USA: 4G network crashes are extraordinarily painful and costly events for any mobile network operator. Much of the problem is attributed to a “signaling storm” and Diameter Routing is pitched as a cure-all for almost any 4G network instability. “A network outage at a top tier operator could put $300 million of revenue at risk,” says Joe Hoffman, principal analyst at ABI Research. “Most of the problems to date are growing pains of 4G, and Diameter Routing mitigates a lot of risk.”
ABI’s research report “Control Plane Signaling, Scalability, and Diameter Challenges” finds “Signaling Storms” are caused by one-off events, where an element node is presented with an unexpected condition and may lurch into a chaotic state of retry and resend.

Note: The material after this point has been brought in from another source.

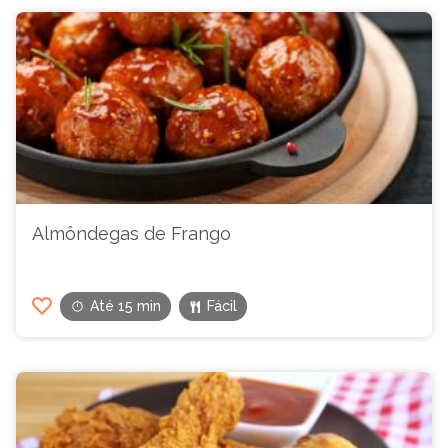
Almôndegas de Frango
Até 15 min
Fácil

Diameter is the language of the 3GPP 4G control plane, and even an ordinary perturbation can get out of control and cascade into a network crash because of Diameter signals flooding the network.
“Diameter Signal Routers serve as the traffic cop of the 4G control plane,” continues Hoffman, “and disorderly conduct is quickly squelched.” But there are other network engineering practices to consider in addition to Diameter Routing. Since Diameter Signaling is critical for the entire network, operators will do well to make it bulletproof as each incrementally evolve its networks to 4G.
Leading independent vendors have captured initial market share, as Diameter Signaling has been under the radar of the major RAN/EPC vendors. As operators step up efforts to monetize 4G investments, Diameter usage spreads to policy and charging. Diameter Signaling is recognized as a critical control point, and the big iron vendors are now heating up the race.